Evidence that ultra high frequency tags (UHF) will be cheaper and better suited to the needs of the livestock industry is lacking, a report has found.
The National Livestock Identification Scheme (NLIS) Standards Committee prepared a report earlier this year (April 2023) that assessed the suitability of emerging technology for adoption for identification traceability, including UHF, for the mandatory roll-out of the electronic identification (eID) for sheep and goats.
With some producers calling for a halt of the eID roll-out to investigate alternative 'cheaper' UHF technology and tags to be less than $1, the NLIS Standards Committee found there was likely to be ongoing downward pressure on the current low frequency (LF) tag price.
In the NLIS Standards Committee report, obtained by The Land, it found the cheapest eiD tag for sheep can be purchased by Victorian producers for 92 cents (at the time of the report).
In other states tags were available for between $1.80 and $2.10, but Western Australia had introduced a 75c device discount on fully NLIS accredited tags as part of a pilot program to help industry transition to eID tags by 2025.

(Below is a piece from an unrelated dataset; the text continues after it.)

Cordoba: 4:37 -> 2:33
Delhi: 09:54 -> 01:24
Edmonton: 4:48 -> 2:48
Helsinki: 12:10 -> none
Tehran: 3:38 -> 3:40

This report was published before the Meat and Livestock Australia UHF feasibility study (September 21 this year), which stated there would otherwise be savings of around $800 million across 20 years if the UHF system was rolled out nationally instead of the existing LF technology.
In the NLIS report, the committee assessed many identification technology options during supervised trials and demonstrations in Australia and overseas, including UHF.

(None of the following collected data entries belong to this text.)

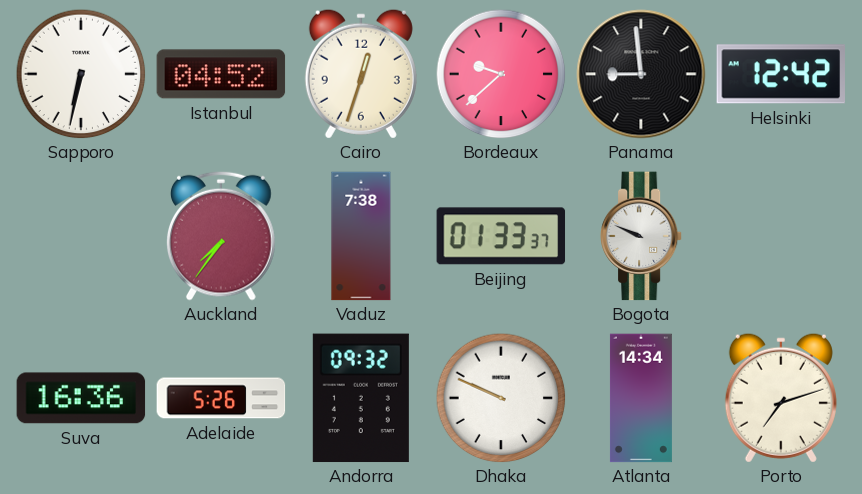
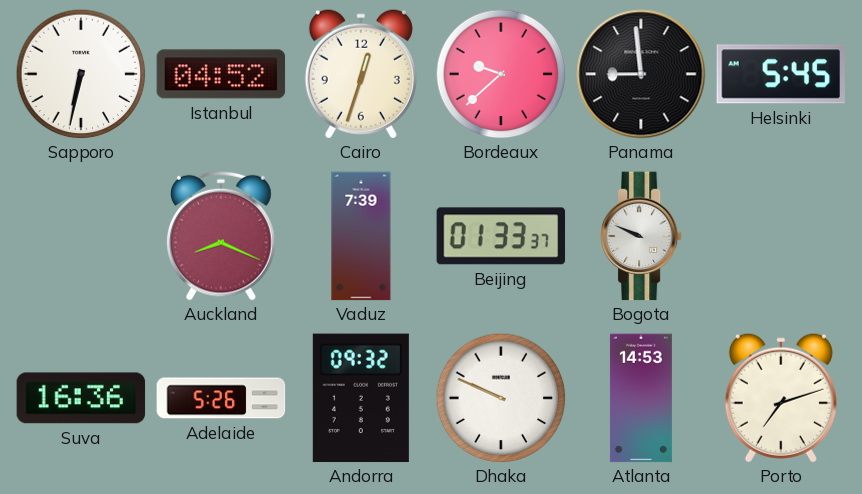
Helsinki: 12:42 -> 5:45
Auckland: 7:36 -> 8:19
Vaduz: 7:38 -> 7:39
Atlanta: 14:34 -> 14:53
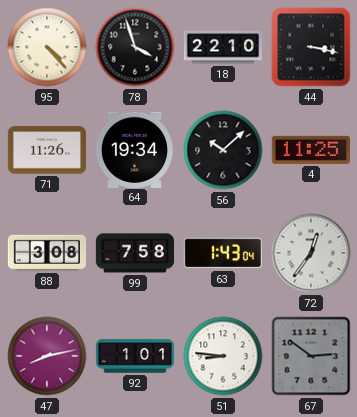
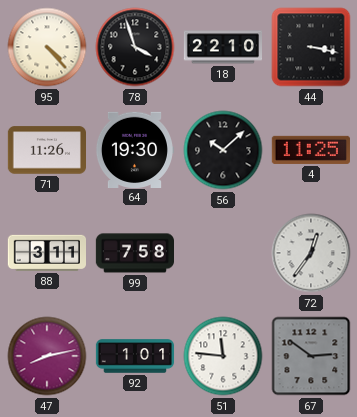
64: 19:34 -> 19:30
88: 3:08 -> 3:11
63: 1:43 -> none
51: 8:46 -> 11:46
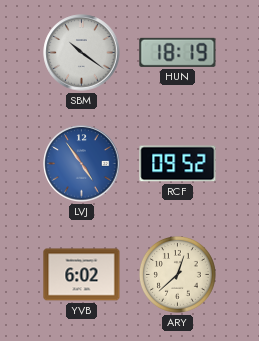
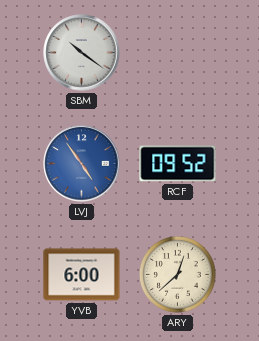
HUN: 18:19 -> none
YVB: 6:02 -> 6:00
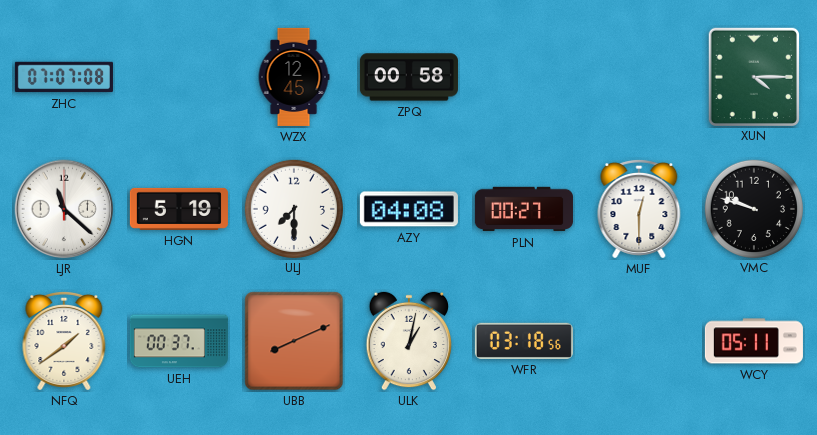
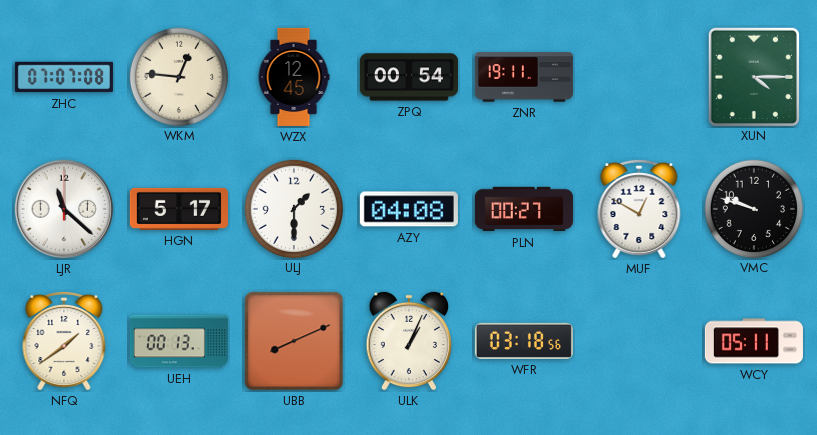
WKM: none -> 12:46
ZPQ: 00:58 -> 00:54
ZNR: none -> 19:11
HGN: 5:19 -> 5:17
ULJ: 7:30 -> 1:30
MUF: 12:30 -> 12:50
UEH: 00:37 -> 00:13
ULK: 1:02 -> 1:04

"Before UHF devices could be considered for NLIS accreditation, evidence from long-term independently supervised trials in Australian conditions would be needed to confirm that devices comply with the performance aspects of the NLIS Standard, and that readers and software suitable for use across the supply chain are available 'off the shelf'," the report said.
"There would also need to be a compelling business case endorsed by SafeMeat and the jurisdictions supporting the introduction of UHF technology."
The report says UHF transponders had been available to manufacturers for use in livestock since the late 1990s in Australia and there was a short-term trial in a cattle feedlot in 2019 to assess their usefulness in identifying poor performers in pens using water trough mounted readers.
"The tags used in the trial operated successfully with only four of 621 not being read by the water trough readers, however, the overall ear tag retention rate was 94.9 per cent over the nine-week trial period," the report said. (The NLIS standard requires tags to have a loss rate of no more than 3.5pc across three years).
The NLIS report also stated current uses of UHF included logistics supply chain management and item tracking, cargo and airline baggage identification, and for commercial inventory management. However, no country to date has implemented a UHF based "whole of life" livestock tracking system.
An Integrity Systems Company (ISC) spokesperson said the key recommendation from the MLA UHF feasibility study was further research and trials were needed to validate the costs and suitability of UHF technology for the Australian livestock industry.
"MLA and ISC are guided by industry on what UHF technology research and/or trials should be conducted," the ISC spokesperson said.
"At this time, there have not been any requests to conduct further research and/or trials of UHF technology."
A NSW Department of Primary Industries (DPI) spokesperson said the government would welcome national trials of new eID technology and was happy to work with commercial manufacturing companies to investigate technologies which improved eID operation.
Meanwhile, Sheep Producers Australia has received the final report for the tag procurement project, which showed feedback from stakeholders indicated a high level of risk for an industry body attempting to establish a national system in a densely populated and mature NLIS tag market.
The national tag tender will be discussed at the next Agriculture Senior Officials' Committee meeting.